Plains All American Pipeline LP (PAA) is buying three crude oil rail terminals in the Eagle Ford, Bakken and Niobrara producing regions, as well as various contractual arrangements, from U.S. Development Group (USD) for $500 million.

The assets include three crude oil rail loading terminals in the Eagle Ford, Bakken and Niobrara producing regions with an aggregate loading capacity of 85,000 b/d. The Eagle Ford Crude Terminal is in Gardendale, TX; the Van Hook Crude Terminal is in Mountrail County, ND; and the Niobrara Crude Terminal is in Carr, CO. Also included in the transaction are a rail unloading terminal at St. James, LA, with capacity of 140,000 b/d and a project to construct a crude oil unloading terminal near Bakersfield, CA.

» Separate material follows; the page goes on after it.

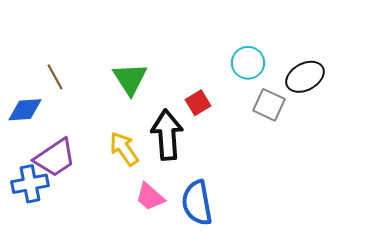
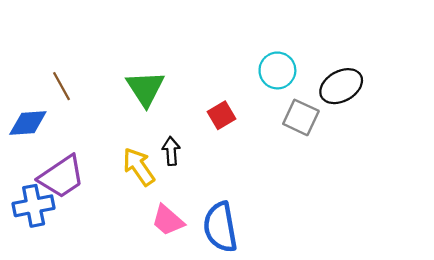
black arrow: (167, 135) -> (171, 151), moved, size x0.5

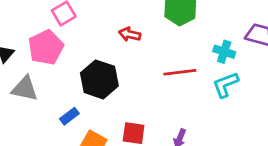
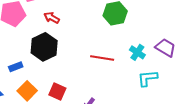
red arrow: (130, 34) -> (52, 18), moved
cyan L-shape: (225, 85) -> (147, 78), moved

“Given recent and projected increases in North American crude oil production and volumetric and quality imbalances expected to occur in certain regions over the next several years, we believe that strategically located rail loading and unloading assets will continue to play an important role in the transportation of crude oil in North America,” said PAA CEO Greg L. Armstrong.

Indeed. Rail transport of Bakken crude continues to grow, and transporters are investing in facilities on a pace with pipeline takeaway growth, according to the North Dakota Department of Mineral Resources and the state’s pipeline authority (see Shale Daily, Nov. 2). For instance, late last month Enbridge Inc. unit Enbridge Rail (Philadelphia) LLC and Canopy Prospecting Inc. formed the Eddystone Rail Co. to develop a unit-train facility and related pipeline infrastructure near Philadelphia, PA, to deliver Bakken and other light sweet crude oil to Philadelphia area refineries (see Shale Daily,Nov. 27).

The PAA-USD deal has received early antitrust clearance and is expected to close by year-end. Including projects in development, PAA’s North American crude oil rail business will include five loading terminals and three unloading terminals. Crude oil loading capacity is expected to total 250,000 b/d, with five facilities in or near key producing areas extending from the U.S. Rockies to South Texas. Unloading capacity is expected to total 335,000 b/d with terminals on the East Coast, Gulf Coast and West Coast. The West Coast project will connect with PAA’s West Coast pipeline and terminal network and will have access to refinery markets in both Northern and Southern California.

PAA also owns a network of rail facilities to handle natural gas liquids (NGL) that extends throughout the United States and Canada and includes 18 active loading and/or unloading terminals. To support current and planned crude oil and NGL rail transport, PAA said it expects to have about 6,700 rail cars under lease by the end of 2013.

Houston-based USD will continue to provide customer service and scheduling on behalf of PAA as part of a joint services agreement. “Plains has proven to be a great terminal and pipeline partner for USD, and we believe that this transaction will provide for the most efficient optimization of the assets involved,” said USD CEO Dan Borgen.